The Storm don’t really need much of an introduction at this stage, and they get knowing “they’ll go alright” nod that commentators love, so let’s not spend much time on them. You know them. You probably don’t like them. They definitely don’t care.

The Knights, however, are going about it all in quite a strange way. They seem to have decided, against all conventional wisdom, that investing your cap in your halves isn’t the go, and yet (admittedly off a sample size of two trials) that seems fine.

Jake Clifford picked up another try, Adam Clune set one up with another raking long pass and their combinations seem to be coming together. They’ll go alright.

Melbourne Storm 24 – 10 Newcastle Knights

Dom Young is going to be a problem this year

There’s not been a good English winger in the NRL since…well, the Winfield Cup. Dom Young came into the comp last year and looked alright, nothing special really, scored a few but dropped a few too.

This season he seems like a different beast. For one, it looks like he’s put on weight – the official Knights website lists Young as 2m tall and 107kg, which would make him about the biggest winger in the NRL.

For reference, that makes him taller than Jason Saab and Daniel Tupou, heavier than Maika Sivo and Mikaela Ravalawa and all the while, still rapid. In fact, if you’re interested, it’s bigger than Tino Fa’asuamaleaui (who he’s also faster than).

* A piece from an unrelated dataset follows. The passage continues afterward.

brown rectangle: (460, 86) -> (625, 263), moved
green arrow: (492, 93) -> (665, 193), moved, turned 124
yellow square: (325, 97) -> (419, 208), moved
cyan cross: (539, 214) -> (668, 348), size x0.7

Size isn’t everything (stop sniggering at the back) but it went a long way into ironing Xavier Coates out of the game, and some of his carries were returned with real venom.

Young played on the left on Monday night, but with Enari Tuala back tonight, shifted over to the right – on either side, he looks dangerous. Hymel Hunt is scratched for the start of 2022, and is Young keeps up this form, he won’t get back in.

The big worry for 2022 might be that be that he plays himself out of Jamaica contention and into an England shirt.

Nick Meaney might be the signing of the year for Melbourne

Nick Meaney is a fairly unassuming guy. Think of his face: you can’t. No, that’s Jake Avarillo.

Meaney has played 65 games of first grade over the last three years, but given that 60 of them have been for the one of the worst Canterbury Bulldogs teams ever, nobody really noticed.

Well – nobody except Craig Bellamy. Bellamy knows all and sees all, and he saw something in Meaney.

The signing wasn’t particularly heralded, but it might prove the pickup of the year, especially given the strong likelihood of places being available in the Melbourne backline as the year goes on.

Ryan Papenhuyzen has struggled to get on the park consistently, Xavier Coates went off hurt today and that leaves George Jennings or Dean Ieremia as competition.

Meaney ended up playing in the 6 for a bit here, which isn’t his strongest suit, but that’s not going to be his permanent position.

Not insignificantly, Meaney is also a killer goalkicker – which might get him on a wing alone.

Nicho Hynes kicked them last year, and when he was off Cameron Munster and Ryan Papenhuyzen had a go – neither particularly well.